Dataset entries -
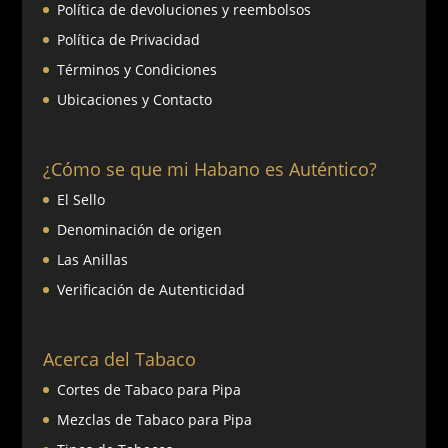
Política de devoluciones y reembolsos
Política de Privacidad
Términos y Condiciones
Ubicaciones y Contacto
¿Cómo se que mi Habano es Auténtico?
El Sello
Denominación de origen
Las Anillas
Verificación de Autenticidad
Acerca del Tabaco
Cortes de Tabaco para Pipa
Mezclas de Tabaco para Pipa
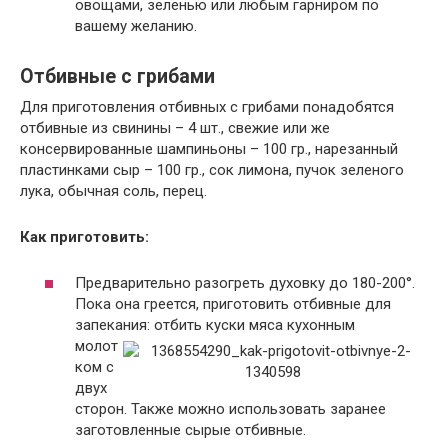
овощами, зеленью или любым гарниром по
вашему желанию.
Отбивные с грибами
Для приготовления отбивных с грибами понадобятся
отбивные из свинины – 4 шт., свежие или же
консервированные шампиньоны – 100 гр., нарезанный
пластинками сыр – 100 гр., сок лимона, пучок зеленого
лука, обычная соль, перец.
Как приготовить:
Предварительно разогреть духовку до 180-200°.
Пока она греется, приготовить отбивные для
запекания: отбить куски мяса кухонным
молот
ком с
двух
сторон. Также можно использовать заранее
заготовленные сырые отбивные.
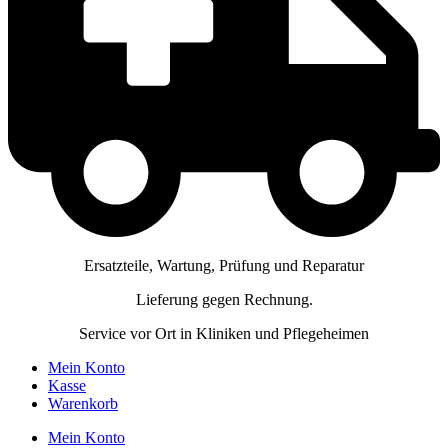
Ersatzteile, Wartung, Prüfung und Reparatur
Lieferung gegen Rechnung.
Service vor Ort in Kliniken und Pflegeheimen
Mein Konto
Kasse
Warenkorb
Mein Konto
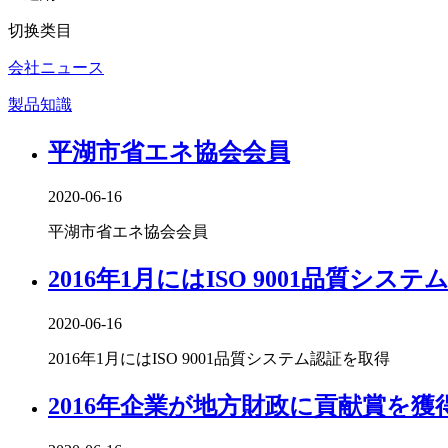
切换类目
会社ニュース
製品知識
平湖市省エネ協会会員
2020-06-16
平湖市省エネ協会会員
2016年1月にはISO 9001品質シス
2020-06-16
2016年1月にはISO 9001品質システム認証を取得
2016年企業が地方財政に貢献賞を獲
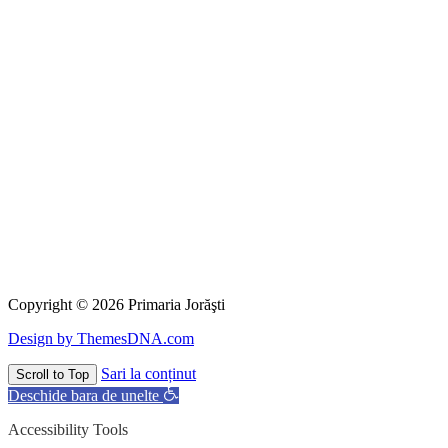
Copyright © 2026 Primaria Jorăşti
Design by ThemesDNA.com
Sari la conținut
Scroll to Top
Deschide bara de unelte
Accessibility Tools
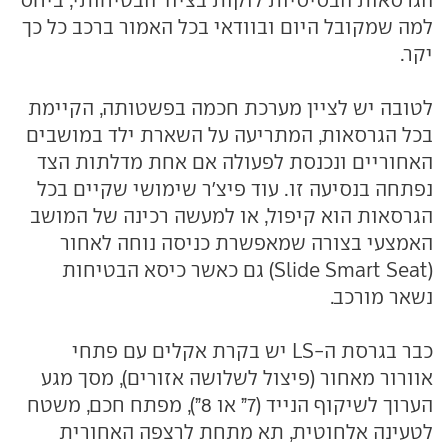
למה שמקובל היום ובוודאי בכל האמור ברכב כל כך
יקר.
לטובה יש לציין מערכת חכמה בפשטותה, הקיימת
בכל הגרסאות, המתריעה על השארת ילד במושבים
האחוריים ונכנסת לפעולה אם אחת מדלתות הצד
נפתחה בנסיעה זו. עוד פיצ'ר שימושי שקיים בכל
הגרסאות הוא קיפול, או למעשה רכינה של המושב
האמצעי בצורה שמאפשרת כניסה נוחה לאחור
(Slide Smart Seat) גם כאשר כיסא הבטיחות
נשאר מורכב.
כבר בגרסת ה-LS יש בקרת אקלים עם פתחי
אוורור מאחור (פיצול לשלושה אזורים), מסך מגע
הערוך לשיקוף הנייד (7” או 8”), מפתח חכם, משטח
לטעינה אלחוטית, תא מתחת לרצפה האחורית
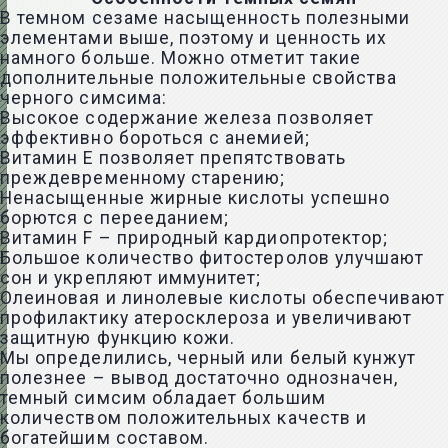
В темном сезаме насыщенность полезными
элементами выше, поэтому и ценность их
намного больше. Можно отметит такие
дополнительные положительные свойства
черного симсима:
Высокое содержание железа позволяет
эффективно бороться с анемией;
Витамин Е позволяет препятствовать
преждевременному старению;
Ненасыщенные жирные кислоты успешно
борются с перееданием;
Витамин F – природный кардиопротектор;
Большое количество фитостеролов улучшают
сон и укрепляют иммунитет;
Олеиновая и линолевые кислоты обеспечивают
профилактику атеросклероза и увеличивают
защитную функцию кожи.
Мы определились, черный или белый кунжут
полезнее – вывод достаточно однозначен,
темный симсим обладает большим
количеством положительных качеств и
богатейшим составом.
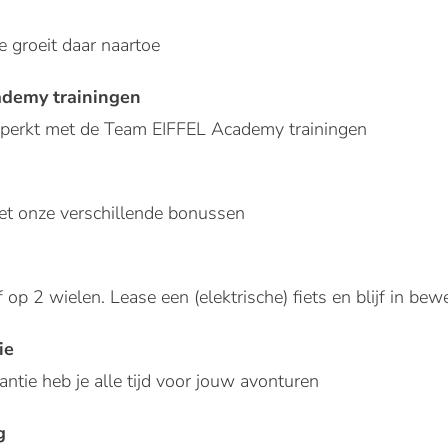
je groeit daar naartoe
demy trainingen
eperkt met de Team EIFFEL Academy trainingen
met onze verschillende bonussen
 op 2 wielen. Lease een (elektrische) fiets en blijf in bew
ie
ntie heb je alle tijd voor jouw avonturen
g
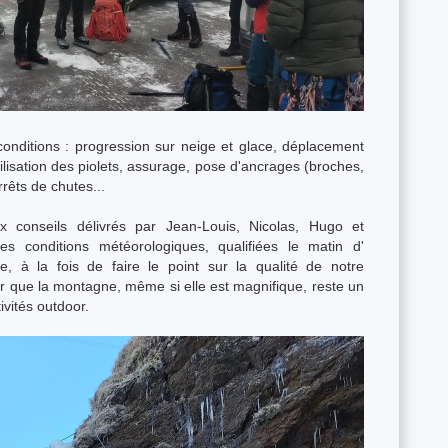
nditions : progression sur neige et glace, déplacement
isation des piolets, assurage, pose d'ancrages (broches,
rêts de chutes...
 conseils délivrés par Jean-Louis, Nicolas, Hugo et
 conditions météorologiques, qualifiées le matin d'
, à la fois de faire le point sur la qualité de notre
r que la montagne, même si elle est magnifique, reste un
tivités outdoor.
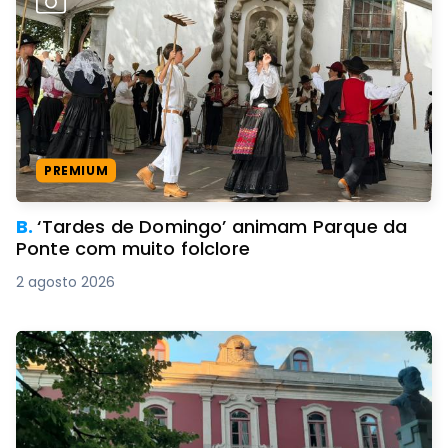
PREMIUM
B.
‘Tardes de Domingo’ animam Parque da
Ponte com muito folclore
2 agosto 2026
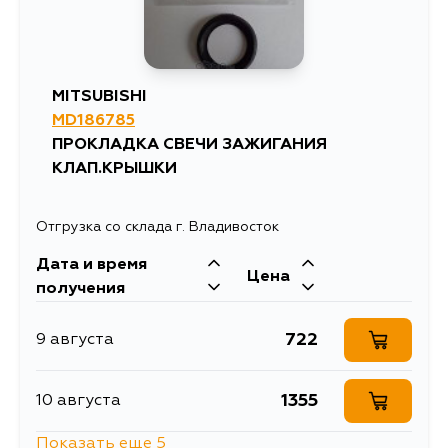
MITSUBISHI
MD186785
ПРОКЛАДКА СВЕЧИ ЗАЖИГАНИЯ
КЛАП.КРЫШКИ
Отгрузка со склада г. Владивосток
Дата и время
Цена
получения
722
9 августа
1355
10 августа
Показать еще 5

AIM OF THE TASK - What lines above hold the word "Política"? List them all.

ANSWER TO THIS EXERCISE -
Política de devoluciones y reembolsos
Política de Privacidad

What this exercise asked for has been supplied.